*** Opening Listed records ***
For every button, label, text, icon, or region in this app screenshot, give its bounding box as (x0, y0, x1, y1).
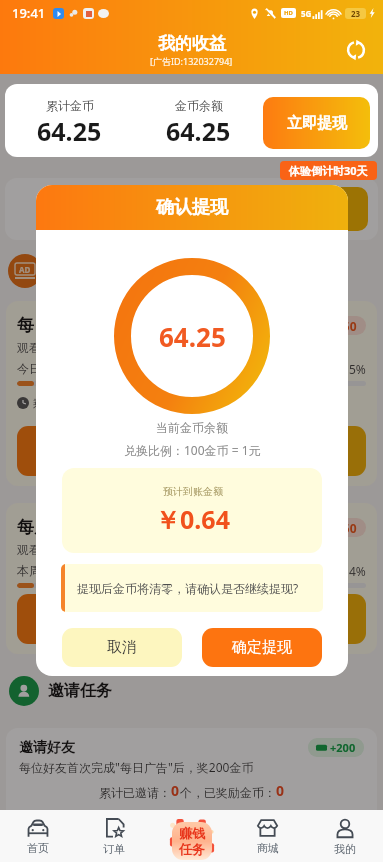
staticText: ，已奖励金币： (192, 785, 276, 800)
staticText: 立即观看 (160, 441, 224, 461)
staticText: 预计到账金额 (163, 485, 223, 498)
button[interactable]: 确定提现 (202, 628, 322, 667)
staticText: 商城 (257, 841, 279, 855)
staticText: 0 (171, 781, 180, 800)
staticText: +200 (330, 740, 356, 755)
staticText: 观看广告赚金币 (17, 340, 101, 355)
staticText: 19:41 (12, 4, 46, 22)
staticText: 立即提现 (287, 114, 347, 133)
staticText: 4% (349, 563, 366, 579)
staticText: +50 (336, 520, 357, 536)
staticText: 23 (351, 8, 361, 19)
staticText: 累计已邀请： (99, 785, 171, 800)
staticText: [广告ID:132032794] (150, 55, 233, 67)
staticText: 观看广告赚金币 (17, 542, 101, 557)
button[interactable]: 商城 (229, 810, 306, 862)
staticText: 0 (276, 781, 285, 800)
staticText: 每周广告 (17, 517, 85, 538)
staticText: 立即观看 (160, 609, 224, 629)
staticText: 邀请好友 (19, 739, 75, 757)
staticText: 体验倒计时30天 (289, 163, 368, 178)
button[interactable]: 首页 (0, 810, 76, 862)
staticText: 我的收益 (158, 33, 226, 54)
staticText: HD (284, 9, 293, 17)
staticText: 提现后金币将清零，请确认是否继续提现? (77, 580, 299, 596)
staticText: +50 (336, 318, 357, 334)
staticText: 今日进度 (17, 361, 65, 376)
staticText: 赚钱 (179, 825, 205, 841)
button[interactable]: 我的 (306, 810, 383, 862)
staticText: 首页 (27, 841, 49, 855)
staticText: 取消 (107, 638, 137, 657)
staticText: AD (19, 264, 31, 275)
staticText: 64.25 (166, 114, 231, 148)
staticText: 5G (301, 8, 312, 19)
staticText: 确认提现 (156, 196, 228, 219)
staticText: 64.25 (159, 319, 226, 354)
staticText: 兑换比例：100金币 = 1元 (124, 442, 261, 458)
staticText: 64.25 (37, 114, 102, 148)
button[interactable]: Refresh (341, 35, 371, 65)
staticText: 累计金币 (46, 98, 94, 113)
staticText: 任务 (179, 841, 205, 857)
staticText: 每位好友首次完成"每日广告"后，奖200金币 (19, 759, 254, 775)
button[interactable]: 订单 (76, 810, 152, 862)
staticText: ￥0.64 (155, 502, 230, 536)
staticText: 我的 (334, 842, 356, 856)
button[interactable]: 取消 (62, 628, 182, 667)
staticText: 邀请任务 (48, 681, 112, 701)
staticText: 每日广告 (17, 315, 85, 336)
staticText: 个 (180, 785, 192, 800)
staticText: 确定提现 (232, 638, 292, 657)
staticText: 本周进度 (17, 563, 65, 578)
staticText: 5% (349, 361, 366, 377)
staticText: 订单 (103, 842, 125, 856)
staticText: 当前金币余额 (156, 420, 228, 435)
button[interactable]: 赚钱任务 (169, 818, 215, 862)
staticText: 剩余 3 次 (33, 395, 83, 411)
staticText: 金币余额 (175, 98, 223, 113)
button[interactable]: 立即提现 (263, 97, 370, 149)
*** Closing Listed records ***
● What is needed
Where does "interactable" appear in the records above? Copy each line that holds it.

● Response to the task
button[interactable]: 确定提现 (202, 628, 322, 667)
button[interactable]: 商城 (229, 810, 306, 862)
button[interactable]: 首页 (0, 810, 76, 862)
button[interactable]: 我的 (306, 810, 383, 862)
button[interactable]: Refresh (341, 35, 371, 65)
button[interactable]: 订单 (76, 810, 152, 862)
button[interactable]: 取消 (62, 628, 182, 667)
button[interactable]: 赚钱任务 (169, 818, 215, 862)
button[interactable]: 立即提现 (263, 97, 370, 149)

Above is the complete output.